= WHAT THE TASK REQUIRES =
When you reach a picture, pass over it; otherwise repeat the listing word for word.

┌──

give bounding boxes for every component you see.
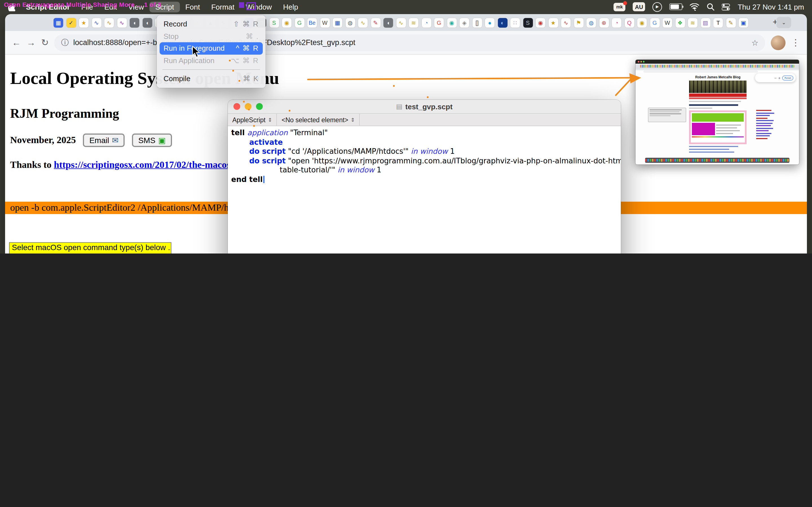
tab-favicon[interactable]: ◖ bbox=[142, 18, 152, 27]
tab-favicon[interactable]: [] bbox=[472, 18, 482, 27]
reload-button[interactable]: ↻ bbox=[41, 37, 49, 48]
tab-favicon[interactable]: ◖ bbox=[130, 18, 139, 27]
back-button[interactable]: ← bbox=[12, 38, 21, 48]
tab-favicon[interactable]: ✓ bbox=[66, 18, 76, 27]
menu-shortcut: ^ ⌘ R bbox=[236, 44, 259, 53]
tab-favicon[interactable]: T bbox=[713, 18, 723, 27]
zoom-button[interactable] bbox=[256, 103, 263, 110]
tab-favicon[interactable]: ◉ bbox=[282, 18, 292, 27]
tab-favicon[interactable]: ⊕ bbox=[599, 18, 609, 27]
tab-favicon[interactable]: ▦ bbox=[333, 18, 342, 27]
tab-favicon[interactable]: W bbox=[320, 18, 329, 27]
play-icon[interactable]: ▶ bbox=[652, 2, 662, 11]
screenshot-thumbnail[interactable]: − + Reset Robert James Metcalfe Blog bbox=[636, 60, 799, 165]
menu-item[interactable]: Compile ⌘ K bbox=[157, 73, 266, 85]
tab-favicon[interactable]: ◖ bbox=[384, 18, 393, 27]
script-editor-window: ▤ test_gvp.scpt AppleScript ⇕ <No select… bbox=[228, 100, 621, 253]
site-info-icon[interactable]: ⓘ bbox=[61, 38, 69, 48]
tab-favicon[interactable]: ∷ bbox=[510, 18, 520, 27]
browser-toolbar: ← → ↻ ⓘ localhost:8888/open=+-b+com.appl… bbox=[5, 31, 807, 55]
forward-button[interactable]: → bbox=[27, 38, 36, 48]
tab-favicon[interactable]: ∿ bbox=[117, 18, 126, 27]
tab-favicon[interactable]: ∿ bbox=[104, 18, 114, 27]
tab-favicon[interactable]: ∿ bbox=[561, 18, 571, 27]
tab-favicon[interactable]: ● bbox=[485, 18, 495, 27]
thumb-menubar bbox=[636, 60, 799, 64]
menu-item[interactable]: Record ⇧ ⌘ R bbox=[157, 18, 266, 30]
tab-favicon[interactable]: W bbox=[663, 18, 672, 27]
sms-button[interactable]: SMS▣ bbox=[132, 133, 172, 147]
list-item[interactable]: Select macOS open command type(s) below … bbox=[10, 243, 171, 252]
tab-favicon[interactable]: G bbox=[650, 18, 659, 27]
tab-favicon[interactable]: ▨ bbox=[701, 18, 710, 27]
tab-favicon[interactable]: ◍ bbox=[587, 18, 596, 27]
scriptingosx-link[interactable]: https://scriptingosx.com/2017/02/the-mac… bbox=[54, 159, 248, 170]
tab-favicon[interactable]: ◈ bbox=[460, 18, 469, 27]
date-label: November, 2025 bbox=[10, 135, 76, 146]
menu-item[interactable] bbox=[162, 69, 260, 70]
menu-item[interactable]: Run Application ⌥ ⌘ R bbox=[157, 54, 266, 66]
code-editor[interactable]: tell application "Terminal"activatedo sc… bbox=[228, 126, 621, 253]
zoom-reset-button: Reset bbox=[782, 75, 794, 80]
thumb-screenshot-figure bbox=[689, 110, 747, 144]
tab-favicon[interactable]: ▣ bbox=[739, 18, 748, 27]
tab-favicon[interactable]: ≋ bbox=[688, 18, 698, 27]
tab-favicon[interactable]: ∿ bbox=[358, 18, 368, 27]
email-button[interactable]: Email✉ bbox=[83, 133, 125, 147]
menubar-item[interactable]: Format bbox=[206, 1, 240, 12]
browser-menu-icon[interactable]: ⋮ bbox=[791, 37, 800, 48]
menu-item[interactable]: Stop ⌘ . bbox=[157, 30, 266, 42]
tab-favicon[interactable]: ◍ bbox=[345, 18, 355, 27]
element-selector[interactable]: <No selected element> ⇕ bbox=[277, 114, 360, 126]
bookmark-star-icon[interactable]: ☆ bbox=[751, 38, 758, 47]
tab-overflow-button[interactable]: ⌄ bbox=[776, 17, 791, 28]
thumb-post-heading bbox=[689, 104, 738, 106]
menubar-item[interactable]: Font bbox=[180, 1, 206, 12]
screen: Script Editor FileEditViewScriptFontForm… bbox=[0, 0, 812, 253]
tab-favicon[interactable]: ◉ bbox=[447, 18, 456, 27]
thumb-tooltip bbox=[648, 108, 686, 122]
tab-favicon[interactable]: ◔ bbox=[421, 18, 431, 27]
thumb-nav-bar bbox=[689, 94, 747, 97]
orange-arrow-annotation bbox=[305, 70, 649, 104]
tab-favicon[interactable]: ◐ bbox=[498, 18, 507, 27]
tab-favicon[interactable]: ▦ bbox=[54, 18, 63, 27]
tab-favicon[interactable]: ✎ bbox=[371, 18, 380, 27]
list-item[interactable]: Finder bbox=[10, 252, 171, 253]
tab-favicon[interactable]: ◉ bbox=[637, 18, 647, 27]
tab-favicon[interactable]: Be bbox=[307, 18, 317, 27]
menu-item[interactable]: Run in Foreground ^ ⌘ R bbox=[160, 42, 263, 54]
language-selector[interactable]: AppleScript ⇕ bbox=[228, 114, 277, 126]
tab-favicon[interactable]: ◉ bbox=[536, 18, 545, 27]
menubar-item[interactable]: Help bbox=[277, 1, 304, 12]
tab-favicon[interactable]: ⚑ bbox=[574, 18, 583, 27]
tab-favicon[interactable]: G bbox=[295, 18, 304, 27]
tab-favicon[interactable]: ≋ bbox=[409, 18, 418, 27]
control-center-icon[interactable] bbox=[722, 3, 730, 10]
mk-app-icon[interactable]: mk bbox=[613, 3, 625, 11]
close-button[interactable] bbox=[234, 103, 240, 110]
tab-favicon[interactable]: ★ bbox=[548, 18, 558, 27]
tab-favicon[interactable]: G bbox=[434, 18, 444, 27]
wifi-icon[interactable] bbox=[690, 3, 699, 10]
tab-favicon[interactable]: ∿ bbox=[396, 18, 406, 27]
menubar-clock[interactable]: Thu 27 Nov 1:41 pm bbox=[738, 3, 804, 11]
menubar-item[interactable]: Window bbox=[240, 1, 278, 12]
tab-favicon[interactable]: ✎ bbox=[726, 18, 735, 27]
menu-shortcut: ⌥ ⌘ R bbox=[231, 56, 259, 65]
tab-favicon[interactable]: Q bbox=[624, 18, 634, 27]
tab-favicon[interactable]: ∿ bbox=[92, 18, 101, 27]
tab-favicon[interactable]: ★ bbox=[79, 18, 89, 27]
overlay-artifact bbox=[239, 2, 244, 8]
input-source-icon[interactable]: AU bbox=[633, 2, 645, 11]
tab-favicon[interactable]: ◔ bbox=[612, 18, 621, 27]
tab-favicon[interactable]: S bbox=[269, 18, 279, 27]
menu-shortcut: ⇧ ⌘ R bbox=[233, 20, 259, 29]
open-type-listbox[interactable]: Select macOS open command type(s) below … bbox=[9, 242, 171, 253]
updown-icon: ⇕ bbox=[350, 117, 355, 122]
profile-avatar[interactable] bbox=[771, 35, 785, 50]
tab-favicon[interactable]: ❖ bbox=[675, 18, 685, 27]
tab-favicon[interactable]: S bbox=[523, 18, 532, 27]
search-icon[interactable] bbox=[707, 3, 714, 11]
battery-icon[interactable] bbox=[669, 3, 682, 10]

└──

= REPLY =
give bounding boxes for every component you see.
tab-favicon[interactable]: ◖ bbox=[142, 18, 152, 27]
tab-favicon[interactable]: [] bbox=[472, 18, 482, 27]
reload-button[interactable]: ↻ bbox=[41, 37, 49, 48]
tab-favicon[interactable]: ◖ bbox=[130, 18, 139, 27]
back-button[interactable]: ← bbox=[12, 38, 21, 48]
tab-favicon[interactable]: ✓ bbox=[66, 18, 76, 27]
menu-shortcut: ^ ⌘ R bbox=[236, 44, 259, 53]
tab-favicon[interactable]: T bbox=[713, 18, 723, 27]
zoom-button[interactable] bbox=[256, 103, 263, 110]
tab-favicon[interactable]: ◉ bbox=[282, 18, 292, 27]
tab-favicon[interactable]: ⊕ bbox=[599, 18, 609, 27]
tab-favicon[interactable]: ▦ bbox=[333, 18, 342, 27]
tab-favicon[interactable]: W bbox=[320, 18, 329, 27]
play-icon[interactable]: ▶ bbox=[652, 2, 662, 11]
screenshot-thumbnail[interactable]: − + Reset Robert James Metcalfe Blog bbox=[636, 60, 799, 165]
menu-item[interactable]: Compile ⌘ K bbox=[157, 73, 266, 85]
tab-favicon[interactable]: ◖ bbox=[384, 18, 393, 27]
script-editor-window: ▤ test_gvp.scpt AppleScript ⇕ <No select… bbox=[228, 100, 621, 253]
site-info-icon[interactable]: ⓘ bbox=[61, 38, 69, 48]
tab-favicon[interactable]: ∷ bbox=[510, 18, 520, 27]
browser-toolbar: ← → ↻ ⓘ localhost:8888/open=+-b+com.appl… bbox=[5, 31, 807, 55]
forward-button[interactable]: → bbox=[27, 38, 36, 48]
tab-favicon[interactable]: ∿ bbox=[117, 18, 126, 27]
tab-favicon[interactable]: ∿ bbox=[104, 18, 114, 27]
tab-favicon[interactable]: ∿ bbox=[561, 18, 571, 27]
tab-favicon[interactable]: ● bbox=[485, 18, 495, 27]
thumb-menubar bbox=[636, 60, 799, 64]
menu-item[interactable]: Record ⇧ ⌘ R bbox=[157, 18, 266, 30]
tab-favicon[interactable]: W bbox=[663, 18, 672, 27]
sms-button[interactable]: SMS▣ bbox=[132, 133, 172, 147]
list-item[interactable]: Select macOS open command type(s) below … bbox=[10, 243, 171, 252]
tab-favicon[interactable]: G bbox=[650, 18, 659, 27]
tab-favicon[interactable]: ▨ bbox=[701, 18, 710, 27]
tab-favicon[interactable]: ◍ bbox=[587, 18, 596, 27]
scriptingosx-link[interactable]: https://scriptingosx.com/2017/02/the-mac… bbox=[54, 159, 248, 170]
tab-favicon[interactable]: ◈ bbox=[460, 18, 469, 27]
date-label: November, 2025 bbox=[10, 135, 76, 146]
menu-item[interactable] bbox=[162, 69, 260, 70]
menu-item[interactable]: Run Application ⌥ ⌘ R bbox=[157, 54, 266, 66]
code-editor[interactable]: tell application "Terminal"activatedo sc… bbox=[228, 126, 621, 253]
zoom-reset-button: Reset bbox=[782, 75, 794, 80]
thumb-screenshot-figure bbox=[689, 110, 747, 144]
tab-favicon[interactable]: ▣ bbox=[739, 18, 748, 27]
tab-favicon[interactable]: ≋ bbox=[688, 18, 698, 27]
tab-favicon[interactable]: ∿ bbox=[358, 18, 368, 27]
email-button[interactable]: Email✉ bbox=[83, 133, 125, 147]
menubar-item[interactable]: Format bbox=[206, 1, 240, 12]
browser-menu-icon[interactable]: ⋮ bbox=[791, 37, 800, 48]
menu-item[interactable]: Stop ⌘ . bbox=[157, 30, 266, 42]
tab-favicon[interactable]: ◍ bbox=[345, 18, 355, 27]
element-selector[interactable]: <No selected element> ⇕ bbox=[277, 114, 360, 126]
bookmark-star-icon[interactable]: ☆ bbox=[751, 38, 758, 47]
tab-overflow-button[interactable]: ⌄ bbox=[776, 17, 791, 28]
thumb-post-heading bbox=[689, 104, 738, 106]
menubar-item[interactable]: Font bbox=[180, 1, 206, 12]
screen: Script Editor FileEditViewScriptFontForm… bbox=[0, 0, 812, 253]
tab-favicon[interactable]: ◉ bbox=[447, 18, 456, 27]
thumb-tooltip bbox=[648, 108, 686, 122]
tab-favicon[interactable]: ◔ bbox=[421, 18, 431, 27]
thumb-nav-bar bbox=[689, 94, 747, 97]
orange-arrow-annotation bbox=[305, 70, 649, 104]
tab-favicon[interactable]: ◐ bbox=[498, 18, 507, 27]
tab-favicon[interactable]: ▦ bbox=[54, 18, 63, 27]
tab-favicon[interactable]: ✎ bbox=[371, 18, 380, 27]
list-item[interactable]: Finder bbox=[10, 252, 171, 253]
tab-favicon[interactable]: ◉ bbox=[637, 18, 647, 27]
tab-favicon[interactable]: Be bbox=[307, 18, 317, 27]
menu-item[interactable]: Run in Foreground ^ ⌘ R bbox=[160, 42, 263, 54]
language-selector[interactable]: AppleScript ⇕ bbox=[228, 114, 277, 126]
tab-favicon[interactable]: ◉ bbox=[536, 18, 545, 27]
menubar-item[interactable]: Help bbox=[277, 1, 304, 12]
tab-favicon[interactable]: ⚑ bbox=[574, 18, 583, 27]
tab-favicon[interactable]: G bbox=[295, 18, 304, 27]
tab-favicon[interactable]: ≋ bbox=[409, 18, 418, 27]
control-center-icon[interactable] bbox=[722, 3, 730, 10]
mk-app-icon[interactable]: mk bbox=[613, 3, 625, 11]
close-button[interactable] bbox=[234, 103, 240, 110]
tab-favicon[interactable]: ★ bbox=[548, 18, 558, 27]
tab-favicon[interactable]: G bbox=[434, 18, 444, 27]
wifi-icon[interactable] bbox=[690, 3, 699, 10]
tab-favicon[interactable]: ∿ bbox=[396, 18, 406, 27]
menubar-clock[interactable]: Thu 27 Nov 1:41 pm bbox=[738, 3, 804, 11]
menubar-item[interactable]: Window bbox=[240, 1, 278, 12]
tab-favicon[interactable]: ✎ bbox=[726, 18, 735, 27]
menu-shortcut: ⌥ ⌘ R bbox=[231, 56, 259, 65]
tab-favicon[interactable]: Q bbox=[624, 18, 634, 27]
tab-favicon[interactable]: ∿ bbox=[92, 18, 101, 27]
tab-favicon[interactable]: ★ bbox=[79, 18, 89, 27]
overlay-artifact bbox=[239, 2, 244, 8]
input-source-icon[interactable]: AU bbox=[633, 2, 645, 11]
tab-favicon[interactable]: ◔ bbox=[612, 18, 621, 27]
tab-favicon[interactable]: S bbox=[269, 18, 279, 27]
menu-shortcut: ⇧ ⌘ R bbox=[233, 20, 259, 29]
open-type-listbox[interactable]: Select macOS open command type(s) below … bbox=[9, 242, 171, 253]
updown-icon: ⇕ bbox=[350, 117, 355, 122]
profile-avatar[interactable] bbox=[771, 35, 785, 50]
tab-favicon[interactable]: ❖ bbox=[675, 18, 685, 27]
tab-favicon[interactable]: S bbox=[523, 18, 532, 27]
search-icon[interactable] bbox=[707, 3, 714, 11]
battery-icon[interactable] bbox=[669, 3, 682, 10]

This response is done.